Mind your language

Special status

25 February 2016

3:00 PM

25 February 2016

3:00 PM

‘Special status?’ said my husband. ‘You mean like executioners, butchers and undertakers in Japan?’

I hadn’t suggested that, but had been thinking aloud about the phrase which, according to David Cameron, now describes Britain’s position in Europe: special status.

My husband once went to Japan, which, he thinks, makes him an expert. He learnt about the ancient monkey performances given by people called Burakumin, a sort of untouchable. Apart from performing with monkeys, which was banned in the 20th century, they have been associated with unclean trades such as those he mentioned.

Special, as I have remarked before, is slippery. The special relationship between Britain and America has at times been highly valued. In 1986, as Charles Moore notes in the latest volume of his biography, Margaret Thatcher insisted: ‘Special means unique, unique to Britain and the United States.’ Is that what Britain has, within the EU? Or is it like the ‘special status’ that Jammu and Kashmir have in the Constitution of India? Or perhaps like the varieties of special status recognised (retrospectively) for the Danelaw in Anglo-Saxon England or for the People of the Book in Islamic polity.

Special is used as a word that confers agreeable qualities. Magazines bring out special issues; the Six-Five Special’s steamin’ down the line. Special offers sound cheaper. Breakfasters eat Special K; Chinese-restaurant diners eat special fried rice.

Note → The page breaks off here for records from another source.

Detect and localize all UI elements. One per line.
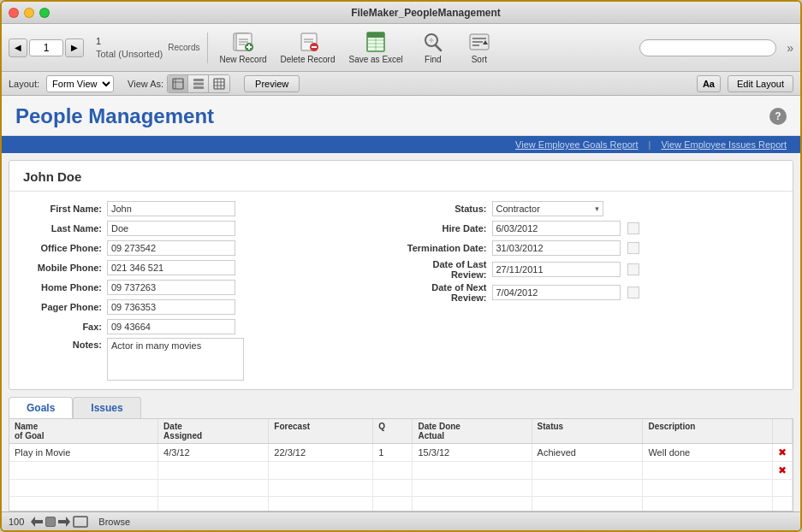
svg-rect-41 bbox=[74, 517, 87, 527]
col-date-assigned: DateAssigned bbox=[158, 419, 269, 444]
form-view-button[interactable] bbox=[168, 75, 188, 92]
notes-label: Notes: bbox=[16, 340, 102, 350]
pager-phone-value[interactable]: 09 736353 bbox=[107, 299, 235, 315]
next-review-value[interactable]: 7/04/2012 bbox=[492, 285, 621, 300]
svg-rect-14 bbox=[367, 33, 384, 38]
col-actions bbox=[773, 419, 793, 444]
view-goals-link[interactable]: View Employee Goals Report bbox=[515, 139, 638, 150]
delete-record-button[interactable]: Delete Record bbox=[276, 27, 341, 68]
total-records: 1 bbox=[96, 35, 163, 47]
list-view-button[interactable] bbox=[188, 75, 209, 92]
fax-value[interactable]: 09 43664 bbox=[107, 319, 235, 334]
record-fields: First Name: John Last Name: Doe Office P… bbox=[9, 200, 793, 381]
status-value[interactable]: Contractor▼ bbox=[492, 201, 603, 216]
date-assigned-cell[interactable] bbox=[158, 462, 269, 480]
delete-cell: ✖ bbox=[773, 444, 793, 462]
window-title: FileMaker_PeopleManagement bbox=[58, 7, 793, 19]
view-issues-link[interactable]: View Employee Issues Report bbox=[661, 139, 787, 150]
close-button[interactable] bbox=[9, 8, 19, 18]
edit-layout-button[interactable]: Edit Layout bbox=[728, 75, 793, 92]
layout-select[interactable]: Form View bbox=[46, 75, 114, 92]
notes-value[interactable]: Actor in many movies bbox=[107, 338, 244, 381]
tab-headers: Goals Issues bbox=[9, 397, 793, 418]
find-button[interactable]: Find bbox=[412, 27, 454, 68]
status-cell[interactable]: Achieved bbox=[532, 444, 643, 462]
minimize-button[interactable] bbox=[24, 8, 34, 18]
termination-date-calendar[interactable] bbox=[627, 242, 639, 254]
goal-name-cell[interactable]: Play in Movie bbox=[9, 444, 158, 462]
help-button[interactable]: ? bbox=[769, 108, 787, 125]
last-review-calendar[interactable] bbox=[627, 263, 639, 275]
zoom-level: 100 bbox=[9, 517, 24, 527]
office-phone-label: Office Phone: bbox=[16, 243, 102, 253]
q-cell[interactable]: 1 bbox=[373, 444, 413, 462]
termination-date-row: Termination Date: 31/03/2012 bbox=[401, 239, 787, 257]
home-phone-value[interactable]: 09 737263 bbox=[107, 280, 235, 295]
delete-cell: ✖ bbox=[773, 462, 793, 480]
expand-button[interactable]: » bbox=[787, 41, 793, 55]
forecast-cell[interactable] bbox=[269, 462, 373, 480]
nav-back-button[interactable]: ◀ bbox=[9, 38, 27, 57]
save-as-excel-label: Save as Excel bbox=[348, 55, 402, 64]
next-review-calendar[interactable] bbox=[627, 287, 639, 299]
status-dropdown-arrow: ▼ bbox=[594, 205, 601, 213]
nav-forward-button[interactable]: ▶ bbox=[65, 38, 84, 57]
goal-name-cell[interactable] bbox=[9, 462, 158, 480]
records-label: Records bbox=[168, 43, 199, 52]
termination-date-value[interactable]: 31/03/2012 bbox=[492, 240, 621, 256]
svg-rect-31 bbox=[193, 79, 204, 81]
save-as-excel-button[interactable]: Save as Excel bbox=[343, 27, 407, 68]
new-record-label: New Record bbox=[220, 55, 267, 64]
sort-button[interactable]: Sort bbox=[458, 27, 501, 68]
pager-phone-label: Pager Phone: bbox=[16, 302, 102, 312]
hire-date-value[interactable]: 6/03/2012 bbox=[492, 221, 621, 236]
forecast-cell[interactable]: 22/3/12 bbox=[269, 444, 373, 462]
search-input[interactable] bbox=[639, 39, 776, 56]
zoom-out-icon[interactable] bbox=[31, 517, 43, 527]
new-record-button[interactable]: New Record bbox=[215, 27, 272, 68]
layout-label: Layout: bbox=[9, 79, 39, 89]
report-separator: | bbox=[649, 139, 651, 150]
last-name-label: Last Name: bbox=[16, 223, 102, 233]
preview-button[interactable]: Preview bbox=[244, 75, 300, 92]
last-review-label: Date of Last Review: bbox=[401, 259, 487, 280]
description-cell[interactable]: Well done bbox=[643, 444, 773, 462]
new-record-icon bbox=[231, 31, 255, 53]
date-done-cell[interactable]: 15/3/12 bbox=[413, 444, 532, 462]
goal-name-cell[interactable] bbox=[9, 497, 158, 512]
table-view-button[interactable] bbox=[209, 75, 229, 92]
zoom-in-icon[interactable] bbox=[58, 517, 70, 527]
mobile-phone-value[interactable]: 021 346 521 bbox=[107, 260, 235, 275]
date-done-cell[interactable] bbox=[413, 462, 532, 480]
svg-rect-32 bbox=[193, 82, 204, 85]
font-format-button[interactable]: Aa bbox=[697, 75, 721, 92]
goal-name-cell[interactable] bbox=[9, 480, 158, 497]
status-cell[interactable] bbox=[532, 462, 643, 480]
find-label: Find bbox=[425, 55, 441, 64]
description-cell[interactable] bbox=[643, 462, 773, 480]
delete-record-icon bbox=[296, 31, 320, 53]
first-name-row: First Name: John bbox=[16, 200, 401, 217]
office-phone-value[interactable]: 09 273542 bbox=[107, 240, 235, 256]
hire-date-calendar[interactable] bbox=[627, 222, 639, 234]
window-icon bbox=[73, 516, 88, 528]
svg-marker-39 bbox=[31, 517, 43, 527]
goals-tab[interactable]: Goals bbox=[9, 397, 73, 418]
svg-line-20 bbox=[436, 45, 441, 50]
status-label: Status: bbox=[401, 204, 487, 214]
last-review-value[interactable]: 27/11/2011 bbox=[492, 262, 621, 277]
record-number-input[interactable] bbox=[29, 39, 63, 56]
first-name-value[interactable]: John bbox=[107, 201, 235, 216]
delete-row-button[interactable]: ✖ bbox=[778, 464, 787, 476]
title-bar: FileMaker_PeopleManagement bbox=[2, 2, 800, 24]
delete-row-button[interactable]: ✖ bbox=[778, 446, 787, 458]
save-as-excel-icon bbox=[364, 31, 388, 53]
issues-tab[interactable]: Issues bbox=[73, 397, 140, 418]
date-assigned-cell[interactable]: 4/3/12 bbox=[158, 444, 269, 462]
home-phone-row: Home Phone: 09 737263 bbox=[16, 279, 401, 296]
maximize-button[interactable] bbox=[39, 8, 50, 18]
zoom-slider[interactable] bbox=[45, 517, 56, 527]
q-cell[interactable] bbox=[373, 462, 413, 480]
mobile-phone-label: Mobile Phone: bbox=[16, 263, 102, 273]
last-name-value[interactable]: Doe bbox=[107, 221, 235, 236]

Yet special may be a euphemism, as with special clinics for treating venereal disease. Schools are put into special measures. Some are already special schools, which may be good or bad. Special forces, if they are ours, are reckoned good and brave. The FBI had special agents; Harris Tweed in the Eagle was an Extra Special Agent.

A glory of 21st-century British politics is the special adviser. Some are larval forms that transmute into an imago as an MP. The Milibands are examples. Others seem fully formed, such as Ed Llewellyn, the Downing Street chief of staff. Last year he became a Privy Councillor, of which there are now more than 500. But to be one is still quite special.